▶ [Required action]:
Begin the copy at the line that contains "Segment regions of spleen.", end it at the last line of the entries below, keep every word exact, and include no pictures.

Saved data entries:
<<<<

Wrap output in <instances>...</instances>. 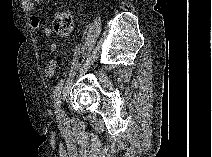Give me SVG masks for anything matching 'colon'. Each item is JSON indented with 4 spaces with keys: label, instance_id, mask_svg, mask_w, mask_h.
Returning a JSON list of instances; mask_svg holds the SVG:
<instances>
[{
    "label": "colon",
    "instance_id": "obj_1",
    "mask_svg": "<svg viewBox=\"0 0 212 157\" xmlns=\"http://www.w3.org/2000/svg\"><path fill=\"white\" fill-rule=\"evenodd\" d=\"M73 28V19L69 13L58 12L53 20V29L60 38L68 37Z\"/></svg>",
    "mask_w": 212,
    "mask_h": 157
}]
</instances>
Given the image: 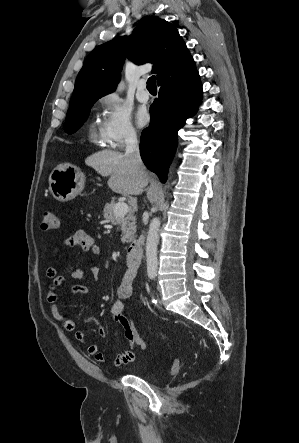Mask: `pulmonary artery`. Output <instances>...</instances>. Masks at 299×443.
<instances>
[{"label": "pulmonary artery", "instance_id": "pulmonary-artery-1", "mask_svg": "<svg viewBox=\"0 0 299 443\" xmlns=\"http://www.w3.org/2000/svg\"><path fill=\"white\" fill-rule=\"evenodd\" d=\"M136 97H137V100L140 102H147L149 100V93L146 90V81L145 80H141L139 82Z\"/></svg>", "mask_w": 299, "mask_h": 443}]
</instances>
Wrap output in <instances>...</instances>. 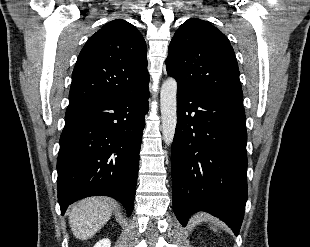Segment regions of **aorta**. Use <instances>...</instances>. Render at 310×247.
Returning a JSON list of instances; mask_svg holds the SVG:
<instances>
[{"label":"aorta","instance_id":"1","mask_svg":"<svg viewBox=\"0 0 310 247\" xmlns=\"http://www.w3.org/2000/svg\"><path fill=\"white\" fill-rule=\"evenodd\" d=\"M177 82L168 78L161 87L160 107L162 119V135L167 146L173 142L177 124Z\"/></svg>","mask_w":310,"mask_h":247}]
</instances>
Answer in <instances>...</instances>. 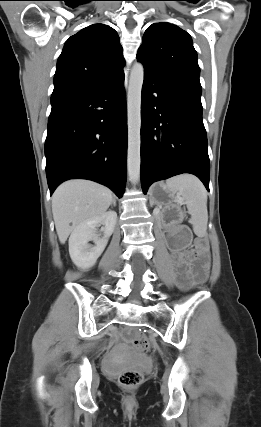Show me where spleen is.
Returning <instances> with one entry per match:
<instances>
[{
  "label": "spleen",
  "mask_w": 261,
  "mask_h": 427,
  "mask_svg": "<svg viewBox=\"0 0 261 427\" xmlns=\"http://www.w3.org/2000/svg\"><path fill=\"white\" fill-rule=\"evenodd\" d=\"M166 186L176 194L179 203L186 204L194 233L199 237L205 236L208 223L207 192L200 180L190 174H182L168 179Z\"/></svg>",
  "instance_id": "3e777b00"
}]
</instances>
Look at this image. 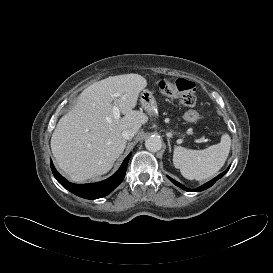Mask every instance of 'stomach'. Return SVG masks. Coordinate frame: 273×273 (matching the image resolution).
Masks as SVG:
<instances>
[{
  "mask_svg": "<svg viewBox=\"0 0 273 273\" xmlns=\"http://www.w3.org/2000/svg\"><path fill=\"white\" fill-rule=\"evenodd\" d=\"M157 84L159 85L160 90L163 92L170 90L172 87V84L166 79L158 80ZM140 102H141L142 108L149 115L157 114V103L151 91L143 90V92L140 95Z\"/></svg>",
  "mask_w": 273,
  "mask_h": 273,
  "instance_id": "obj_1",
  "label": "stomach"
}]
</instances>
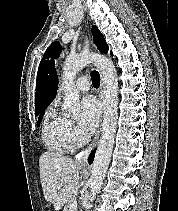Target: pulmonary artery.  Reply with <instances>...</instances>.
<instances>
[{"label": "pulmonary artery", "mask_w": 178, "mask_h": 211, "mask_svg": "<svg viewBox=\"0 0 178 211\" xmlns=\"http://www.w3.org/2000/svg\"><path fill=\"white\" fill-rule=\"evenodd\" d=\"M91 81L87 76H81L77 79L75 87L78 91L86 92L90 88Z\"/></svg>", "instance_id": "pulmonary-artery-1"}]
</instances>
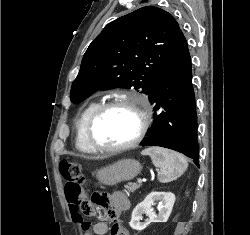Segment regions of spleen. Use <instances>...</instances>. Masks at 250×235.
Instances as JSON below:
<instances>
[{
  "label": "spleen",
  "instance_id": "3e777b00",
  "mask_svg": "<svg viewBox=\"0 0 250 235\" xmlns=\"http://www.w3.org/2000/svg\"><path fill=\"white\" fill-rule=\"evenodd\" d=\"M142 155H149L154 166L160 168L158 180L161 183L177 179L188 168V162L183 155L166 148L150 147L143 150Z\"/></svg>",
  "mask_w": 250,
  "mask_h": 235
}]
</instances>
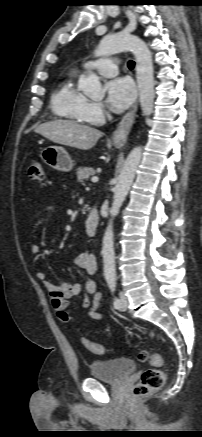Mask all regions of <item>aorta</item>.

>>>>

▶ [Solution for this problem]:
Segment regions of spleen. Use <instances>...</instances>. Masks at 250×235.
Instances as JSON below:
<instances>
[{
  "label": "spleen",
  "instance_id": "3e777b00",
  "mask_svg": "<svg viewBox=\"0 0 250 235\" xmlns=\"http://www.w3.org/2000/svg\"><path fill=\"white\" fill-rule=\"evenodd\" d=\"M142 155H149L154 166L160 168L158 180L161 183L177 179L188 168V162L183 155L166 148L150 147L143 150Z\"/></svg>",
  "mask_w": 250,
  "mask_h": 235
}]
</instances>
Mask all regions of <item>aorta</item>.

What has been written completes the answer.